Re: [Hackathon minutes] PV frontends/backends and NUMA machines

From: George Dunlap <dunlapg@umich.edu>
To: Stefano Stabellini <stefano.stabellini@eu.citrix.com>
Cc: "xen-devel@lists.xensource.com" <xen-devel@lists.xensource.com>
Subject: Re: [Hackathon minutes] PV frontends/backends and NUMA machines
Date: Mon, 20 May 2013 14:48:50 +0100	[thread overview]
Message-ID: <CAFLBxZbonzEwo4mF6PTSq6WQjU2haN_Ray-Z_3Td83i=f7zsbA@mail.gmail.com> (raw)
In-Reply-To: <alpine.DEB.2.02.1305201443510.4799@kaball.uk.xensource.com>

On Mon, May 20, 2013 at 2:44 PM, Stefano Stabellini
<stefano.stabellini@eu.citrix.com> wrote:
> Hi all,
> these are my notes from the discussion that we had at the Hackathon
> regarding PV frontends and backends running on NUMA machines.
>
>
> ---
>
> The problem: how can we make sure that frontends and backends run in the
> same NUMA node?
>
> We would need to run one backend kthread per NUMA node: we have already
> one kthread per netback vif (one per guest), we could pin each of them
> on a different NUMA node, the same one the frontend is running on.
>
> But that means that dom0 would be running on several NUMA nodes at once,
> how much of a performance penalty would that be?
> We would need to export NUMA information to dom0, so that dom0 can make
> smart decisions on memory allocations and we would also need to allocate
> memory for dom0 from multiple nodes.
>
> We need a way to automatically allocate the initial dom0 memory in Xen
> in a NUMA-aware way and we need Xen to automatically create one dom0 vcpu
> per NUMA node.
>
> After dom0 boots, the toolstack is going to decide where to place any
> new guests: it allocates the memory from the NUMA node it wants to run
> the guest on and it is going to ask dom0 to allocate the kthread from
> that node too. (Maybe writing the NUMA node on xenstore.)
>
> We need to make sure that the interrupts/MSIs coming from the NIC arrive
> on the same pcpu that is running the vcpu that needs to receive it.
> We need to do irqbalacing in dom0, then Xen automatically will make the
> physical MSIs follow the vcpu automatically.
>
> If the card is multiqueue we need to make sure that we use the multiple
> queues so that we can have difference sources of interrupts/MSIs for
> each vif. This allows us to independently notify each dom0 vcpu.

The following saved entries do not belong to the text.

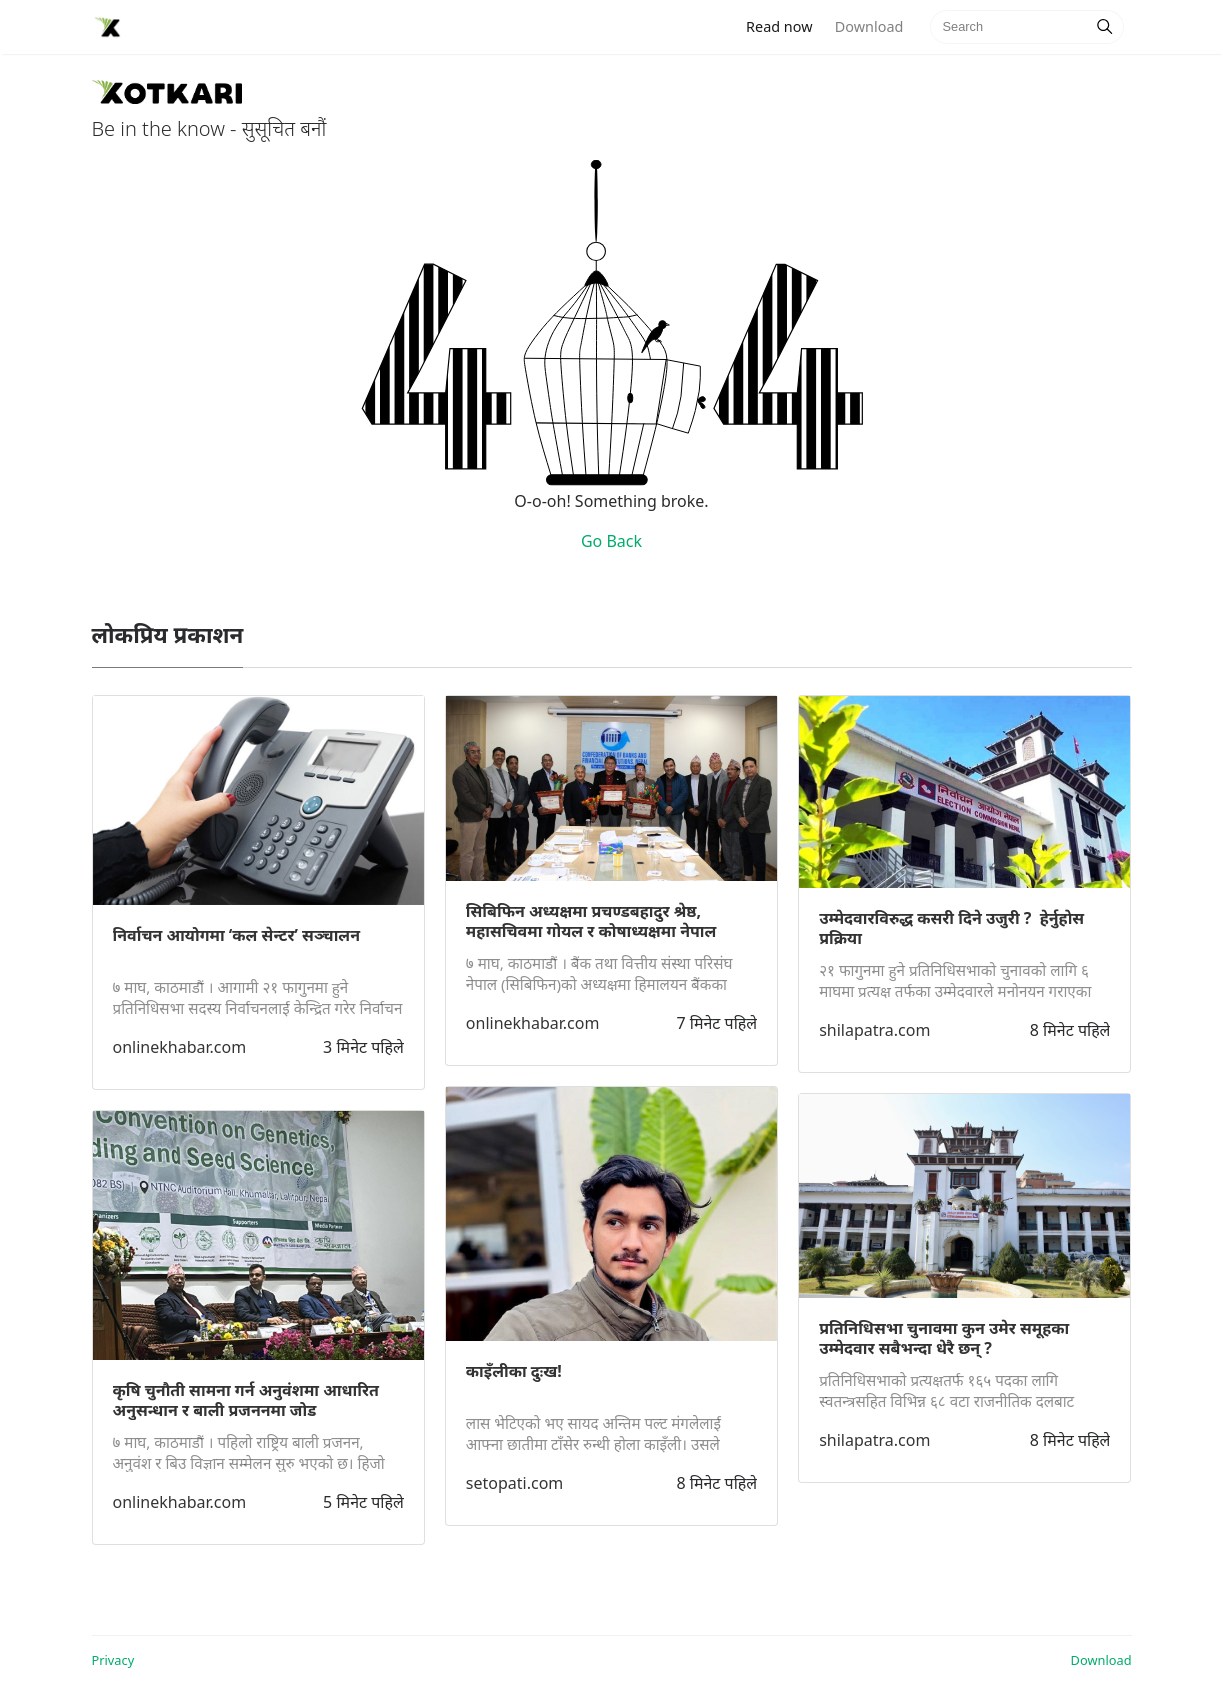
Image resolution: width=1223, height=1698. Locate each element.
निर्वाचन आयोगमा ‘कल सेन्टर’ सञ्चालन (237, 935)
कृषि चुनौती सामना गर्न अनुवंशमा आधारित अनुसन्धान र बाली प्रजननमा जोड (246, 1400)
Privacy (113, 1660)
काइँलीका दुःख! (514, 1371)
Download (869, 26)
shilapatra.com (874, 1030)
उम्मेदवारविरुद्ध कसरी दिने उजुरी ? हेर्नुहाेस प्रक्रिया (951, 928)
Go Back (611, 541)
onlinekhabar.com (180, 1047)
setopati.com (514, 1483)
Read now (785, 25)
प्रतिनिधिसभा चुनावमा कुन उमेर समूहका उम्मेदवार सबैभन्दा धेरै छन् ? (944, 1338)
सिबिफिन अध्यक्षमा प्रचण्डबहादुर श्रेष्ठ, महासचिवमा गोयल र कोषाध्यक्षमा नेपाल (591, 921)
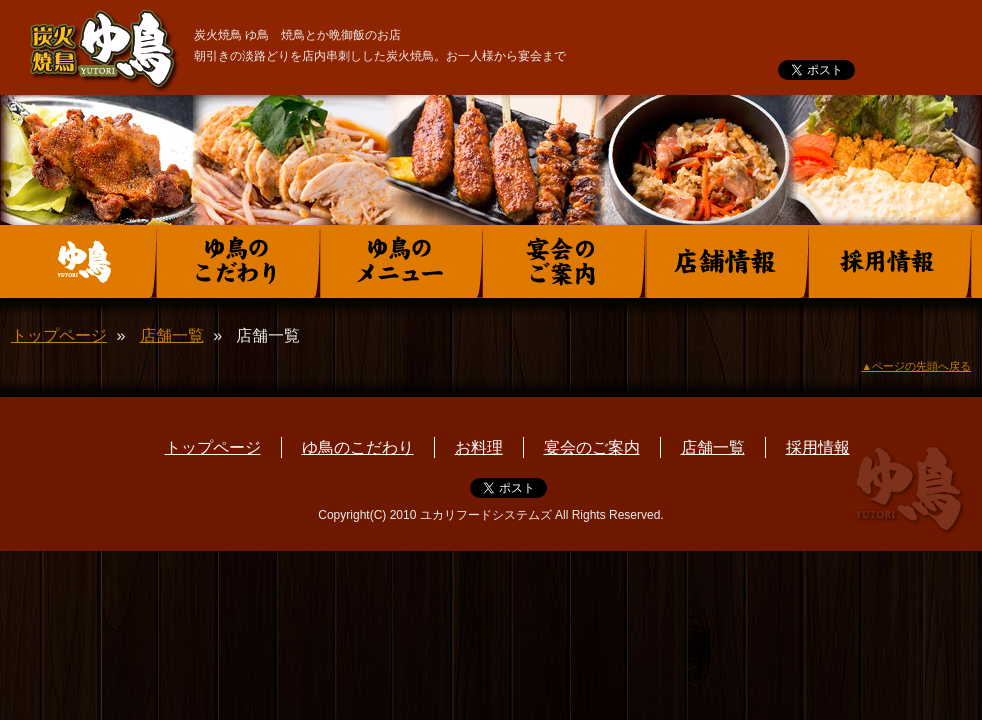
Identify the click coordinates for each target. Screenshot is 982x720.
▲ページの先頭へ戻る (916, 366)
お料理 (479, 447)
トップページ (59, 335)
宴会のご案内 (592, 447)
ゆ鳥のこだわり (358, 447)
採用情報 (818, 447)
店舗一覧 (172, 335)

So the work items I remember are as follows:
1. Implement NUMA affinity for vcpus
2. Implement Guest NUMA support for PV guests
3. Teach Xen how to make a sensible NUMA allocation layout for dom0
4. Teach the toolstack to pin the netback threads to dom0 vcpus
running on the correct node (s)

Dario will do #1.  I volunteered to take a stab at #2 and #3.  #4 we
should be able to do independently of 2 and 3 -- it should give a
slight performance improvement due to cache proximity even if dom0
memory is striped across the nodes.

Does someone want to volunteer to take a look at #4?  I suspect that
the core technical implementation will be simple, but getting a stable
design that everyone is happy with for the future will take a
significant number of iterations.  Learn from my fail w/ USB hot-plug
in 4.3, and start the design process early. :-)

 -George